The title of Elvis Mitchell’s tremendous study of black American cinema is taken from Ossie Davis’s 1970 Blaxploitation buddy cop comedy Cotton Comes to Harlem, based on the Chester Himes novel, about a bale of cotton discovered in Harlem, of all the unlikely places: a bale which hides misappropriated cash and is of course a satirical symbol of oppression. Different characters wisecrack: “Is that black enough for you?”, riffing subversively on authenticity in the power struggle.
With a dense and fascinating mass of clips and interviews with figures in the movies such as Whoopi Goldberg, Zendaya, Samuel L Jackson and Laurence Fishburne, Mitchell fights back against cultural erasure and amnesia: there is a rich and vivid history of African American cinema which blossomed in Hollywood’s pioneering golden age, but was siloed in designated “negro” cinemas. (Martin Luther King is shown reminiscing about them.) Mitchell recalls unsung, or insufficiently sung, heroes of black moviemaking such as Oscar Micheaux, the first great African American film-maker who was an independent creative powerhouse from the silent age onwards.
To watch this documentary is to be taken by Mitchell through the political looking-glass (though more Philip K Dick than Lewis Carroll) into an alternative reality unguessed at by the white mainstream. Here there are black people on screen, who are not necessarily the servants or comic buffoons, but heroes, villains, lovers, children and parents. In a shrewd turn of phrase, he says that this black Hollywood is a “de facto underground economy and culture”.
From the golden age and the war, Mitchell takes us onward to the era of the counter-culture and civil rights, the rivalry between Harry Belafonte (who refused to take stereotypical roles) and Sidney Poitier, who became white Hollywood’s acceptable face of African American stardom. Mitchell begins by wondering if Poitier was a bit of a sellout compared to Belafonte, but concludes with a generous tribute to his staying power and prolific later career as a director. Muhammad Ali was an inspirational figure and a cultural bridgehead for black culture, and the explosive force of black music was another propulsive factor as black movies began to release their soundtrack albums before the films opened, as a promotional tool. And then came the glorious golden age that came to be known as Blaxploitation, a surge of popular cinema with which black audiences could identify, featuring unforgettable stars such as Pam Grier and Richard Roundtree and brilliantly entrepreneurial film-makers like Melvin Van Peebles and William Greaves.
Mitchell makes the interesting point that Blaxploitation was reviving old-fashioned verities of characterisation and storytelling, just as the white New Hollywood was questioning them. Dustin Hoffman, Jack Nicholson, Gene Hackman were playing nervy anti-heroes who didn’t know what to make of the world. But there were also African American stars such as Billy Dee Williams who revelled in their masculinity and old-fashioned handsomeness.
But then Blaxploitation came to an end. Why? Mitchell wonders if the financial calamity of The Wiz, the all-black reimagining of The Wizard of Oz, starring Diana Ross and Michael Jackson, had something to do with it; or whether the problem was the new Reaganite conservatism which also put the brakes on the American New Wave.

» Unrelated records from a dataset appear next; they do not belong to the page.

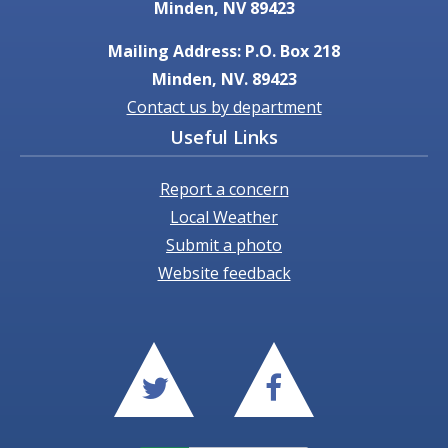
Minden, NV 89423
Mailing Address: P.O. Box 218
Minden, NV. 89423
Contact us by department
Useful Links
Report a concern
Local Weather
Submit a photo
Website feedback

Either way, Mitchell leaves us to ponder that as this is where his film ends: he looks ahead to film-makers such as Julie Dash, but his film focuses on the 1970s, without making that the explicit subject of the film. What of the decades to come? Is there a distinctively black culture there to be rediscovered or reclaimed or reinvented? Mitchell makes that question the point of entry for everyone considering this. An absorbing and nourishing documentary.
• Is That Black Enough for You?!? is available on 11 November on Netflix.